By now I might have been getting just a little bit impatient. “What if I don’t want any freakin’ accordions anywhere near me?”
“That depends, sir. are you looking for the non-smoking accordion non-smoking accordion smoking smoking section or the non-smoking accordion non-smoking accordion smoking non-smoking section? There shouldn’t be too many accordions in either of those I should think.”
“Actually, now that I think of it, I think we might have had to put a smoking accordion smoker in the non-smoking accordion non-smoking accordion smoking non-smoking section tonight. I’d have to find out if he’s smoking his smoking accordion in order to figure out if it’s the non-smoking accordion non-smoking accordion smoking smoking section or the non-smoking accordion non-smoking accordion smoking non-smoking section right now.
“Or I just had a lovely little table open up, but it’s in the smoking accordion section next to some smoking accordion non-smokers…”
“Oh, you mean the smoking accordion non-smoking accordion smoking non-smoking section?”
“Actually, I believe it’s in the smoking accordion non-smoking accordion smoking smoking section. Unless the smoking accordion has switched places with the non-smoking accordion, in which case it would now be the non-smoking accordion non-smoking accordion smoking non-smoking section… Or was that the non-smoking accordion non-smoking accordion smoking smoking section? You’ll have to bear with me sir, I occasionally have trouble keeping track of these things.”
“Gee, I wonder why.”
“Either that, or it appears I also have a table in the non-smoking accordion smoking accordion smoking non-smoking section… But the smoking accordion smokers don’t smoke their accordions much there.”

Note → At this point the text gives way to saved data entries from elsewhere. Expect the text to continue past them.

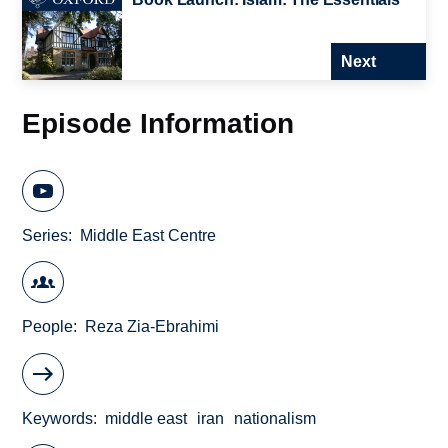
Next
Episode Information
Series
Middle East Centre
People
Reza Zia-Ebrahimi
Keywords
middle east
iran
nationalism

“Actually, I was hoping for a section without any smoking accordion, without any non-smoking accordion, without any smoking accordion smoking and without any smoking accordion non-smoking.”
“Did you mean the non-smoking accordion non-non-smoking accordion non smoking accordion smoking non-smoking accordion non-smoking smoking section or the non-smoking accordion non-non-smoking accordion non smoking accordion smoking non-smoking accordion non-smoking non-smoking section?”
“Um… Whichever one of those has the most non-smoking in it, I guess.”
“Unfortunately, we’re all booked up in that section, but if you’d like, I think the smoking accordion player should be off by 9, and the smoking accordion non-non-smoking accordion non-smoking accordion smoking non-smoking accordion non-smoking smoking section should be a non-smoking accordion non-non-smoking accordion non-smoking accordion smoking non-smoking accordion non-smoking non-smoking section, assuming there aren’t any non-smoking accordion smoking smokers in that area by then. Would that work?”
“Um… On second thought, do you happen to do take-out?”